Why should we be concerned?

Low-grade chronic inflammation damages blood vessels. That increases the likelihood of heart problems and auto-immune illnesses like lupus or rheumatoid arthritis. Inflammation also has been implicated in the development of certain cancers, in diabetes, and in stroke. Other inflammation-related conditions include Alzheimer’s and Parkinson’s disease. Learning how specific foods influence the inflammatory process is a good strategy for containing inflammation and reducing long-term disease risks.

Testing for inflammation


A substance known as C-reactive protein (CRP) is produced by the liver. When inflammation is present, the level of CRP becomes elevated. Doctors can measure the level of general inflammation by using a blood test, the hs-CRP (high-sensitivity C-reactive protein) test.

Treatment and Prevention of Inflammation through Diet

The anti-inflammatory diet is not a cure-all, but it is among the best choices we can make—a scientifically proven way of maintaining optimum health. One of the major plusses of going on such a diet is that it provides us with steady energy and the necessary vitamins, minerals, essential fatty acids, dietary fiber, and protective phytonutrients. It is not designed as a short-term diet or a weight-loss regimen but as a dietary lifestyle. It’s a major shift away from grabbing a slice of pizza, a Twinkie and a soda and calling that “lunch.” By choosing to follow an anti-inflammatory diet, we are making a conscious choice in favor of feeling better now and in the future.

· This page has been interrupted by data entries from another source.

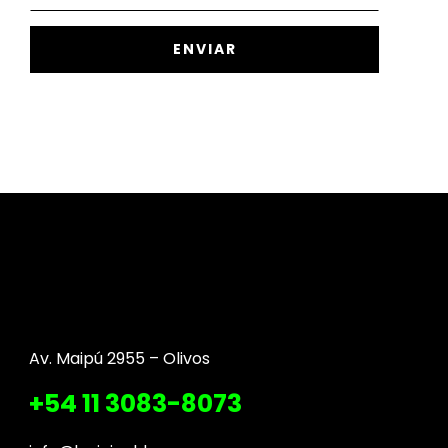
Av. Maipú 2955 – Olivos
+54 11 3083-8073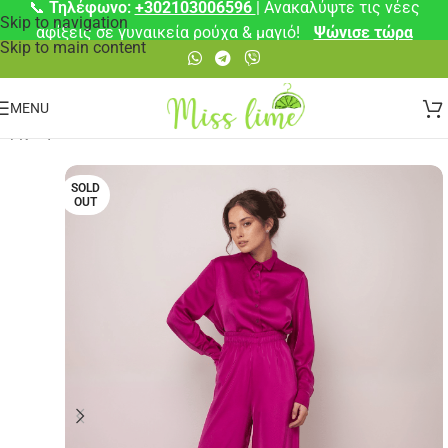
📞
Τηλέφωνο:
+302103006596
| Ανακαλύψτε τις νέες
Skip to navigation
αφίξεις σε γυναικεία ρούχα & μαγιό!
Ψώνισε τώρα
Skip to main content
MENU
Αρχική σελίδα
/
Σετ
SOLD
OUT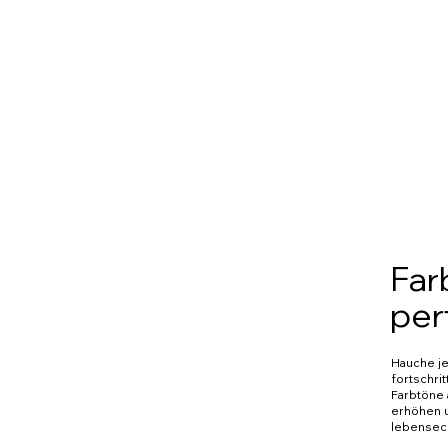
Far
per
Hauche je
fortschri
Farbtöne 
erhöhen u
lebensech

What Contributes to Inflammation?

The first step toward leading an anti-inflammatory life is knowing what kinds of foods are likely to make us sick (or sicker). Our culture puts a high priority on convenience. We want foods, for example, that are fast and easy—preferably packaged, and not cooked by us. The quickie foods we turn to as fuel to keep us alert through long days of work or play are major culprits in the spread of invisible inflammation.

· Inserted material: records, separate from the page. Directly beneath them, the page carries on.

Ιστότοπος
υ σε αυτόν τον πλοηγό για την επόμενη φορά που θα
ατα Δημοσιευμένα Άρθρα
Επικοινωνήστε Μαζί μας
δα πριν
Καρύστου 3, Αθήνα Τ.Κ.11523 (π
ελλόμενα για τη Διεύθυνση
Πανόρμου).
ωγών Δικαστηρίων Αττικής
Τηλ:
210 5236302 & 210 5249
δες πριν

What Contributes to Health?

The anti-inflammatory diet is easy to remember and follow. Lots of fresh fruits and vegetables are its foundation. It includes three to five half-cup servings of whole and cracked grains, one to two half-cup servings of beans and legumes, and five to seven teaspoons of healthy fats each day. Cooked brown rice is easy to make and healthful, while bread should be kept to a minimum because it is processed. The daily allotment of good protein and omega 3 fatty acids can be found in two to six four-ounce servings of wild Alaskan salmon, herring, and sardines.

Some other sources of protein are not recommended for daily consumption. These include omega-3 enriched eggs, natural cheese, other dairy products, and poultry or other skinless meats. These can be consumed three to five times a week.

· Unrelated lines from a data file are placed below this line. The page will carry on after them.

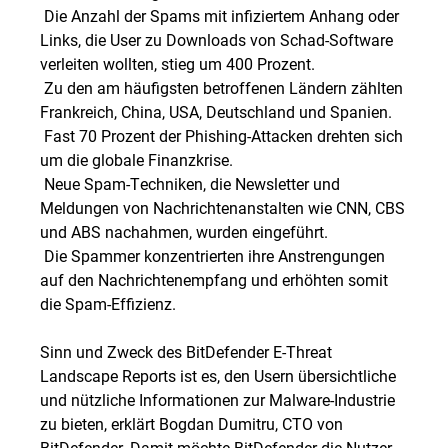
 Die Anzahl der Spams mit infiziertem Anhang oder
Links, die User zu Downloads von Schad-Software
verleiten wollten, stieg um 400 Prozent.
 Zu den am häufigsten betroffenen Ländern zählten
Frankreich, China, USA, Deutschland und Spanien.
 Fast 70 Prozent der Phishing-Attacken drehten sich
um die globale Finanzkrise.
 Neue Spam-Techniken, die Newsletter und
Meldungen von Nachrichtenanstalten wie CNN, CBS
und ABS nachahmen, wurden eingeführt.
 Die Spammer konzentrierten ihre Anstrengungen
auf den Nachrichtenempfang und erhöhten somit
die Spam-Effizienz.
Sinn und Zweck des BitDefender E-Threat
Landscape Reports ist es, den Usern übersichtliche
und nützliche Informationen zur Malware-Industrie
zu bieten, erklärt Bogdan Dumitru, CTO von
BitDefender. Damit möchte BitDefender die Nutzer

Focus on water and tea as beverages. Two to four cups of white, green, or oolong teas a day are suggested. A glass or two of organic red wine per day is acceptable. For sweets, dark chocolate, sorbet, and unsweetened dried fruits are recommended—but white sugar is not.

Recipes Available

The anti-inflammatory diet includes so many possible ingredients that a shift in that direction should not leave anyone feeling hungry or deprived. A quick Google search will turn up many simple anti-inflammatory recipes that will appeal to most people’s tastes and culinary preferences.

Quick Tips

  • Avoid white sugar and white flour.
  • Include carbohydrates, fat, and protein at each meal.
  • Read labels in the grocery store—avoid anything that is “hydrogenated” or even “partially hydrogenated.”
  • Keep saturated fats found in butter, cream, high-fat cheeses, cottage cheese, yogurt, unskinned chicken, and fatty meats to a bare minimum.
  • Extra-virgin olive oil should be your main cooking oil.
  • Small amounts of avocados and nuts are good—especially walnuts, cashews, almonds, and nut butters.
  • Decrease consumption of animal protein except for fish and moderate quantities of high-quality low-fat natural cheeses and yogurt.
  • Experiment with vegetable protein, especially from beans.
  • Remember your fiber. Fruits (especially berries), vegetables (especially beans), and whole grains are rich in fiber.
  • Fruits and vegetables should reflect all colors of the rainbow—and should especially include berries, tomatoes, orange and yellow fruits, and dark leafy greens. Together with mushrooms, these provide a healthy dose of your daily required phytonutrients.